I understood that scaling_coefficient
can enhance robustness or acc, but couldn't understand
(i) the meaning of teaching purposes
(ii) Could you tell any examples that mathematical approach can't reach the optimal search range? Is there any consideration from other papers or idea from yours? But I also think this is not the crucial point for my curiosity.
(iii) how can the scaling_coefficient
ensure the search range's validity? what is the meaning of search range's validity? Maybe it could be related to the valid search range in the first sentence. I think the valid search range is almost 0, but it would be incorrect inferred from your reply.
Sorry for the dumb questions..
If the search range of one dimension is really small, the next averaged sampled state will exhibit negligible updates in that dimension. This will further causes small seach range in the next sampling. In this case, this dimension is ignored in the whole optiomization process.
The random optimization is one type of evolution strategy. Typically, the objective function and the search range are decoupled. You refer to evolution strategy methods for more details (https://en.wikipedia.org/wiki/Evolution_strategy, https://cma-es.github.io/ )
Thanks for the answer! I really appreciate your efforts.
Thanks for the nice work and implementation! I am trying to run your code. But, I got several questions below.
I understood Pose Optimization based on PFO with PST by original paper(about 17 pages). Especially, through Algorithm 1. However, in the arXiv's link, I can't find the supplement material(maybe supplement paper?), so I can't understnda the RescalePST in detail. Can you share the supplement file?
Especially I'm curious about, (1) Why the final shape of the PST is smoothen with previous step with the condition previous_success && success? it is not directly mentioned in the original paper, only showing eq (18), not the condition. I thought it should be smoothed when 'success==True' condition is met, not considering the previous_success.

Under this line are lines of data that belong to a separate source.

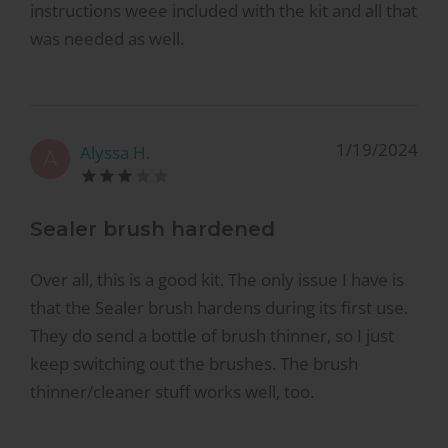
instructions weee included with the kit and all that
was needed as well.
1/19/2024
Alyssa H.
A
Sealer brush hardened
Over all, this is a good kit. The only issue I have is
that the Sealer brush hardens during its first use.
They do send a bottle of brush thinner, so I just
keep switching out the brushes. The brush
thinner/cleaner stuff works well, too.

(2) I'm interested in the paper named HOTrack(AAAI 2023) which also uses the random optimization technique as yours. But, as your paper says(in Implementation details chapter), with PST, ''' we store the original PST corresponding to the unit sphere and move and rescale this original PST in each iteration with properly computed transformations on the fly. ''' It also works on HOTrack. However, as the points are transformed(move and rescale) with 'update_seach_size' function, it doesn't implemented as same as eq (16) & (17). I think the difference comes from only changing the transformation value('mean_transform' value), but I couldn't understand why the code is implemented like that. Can you kindly explain on those?
I wonder those two questions((1) & (2)) are written in supplement file. Can you give some help? Thanks in Advance.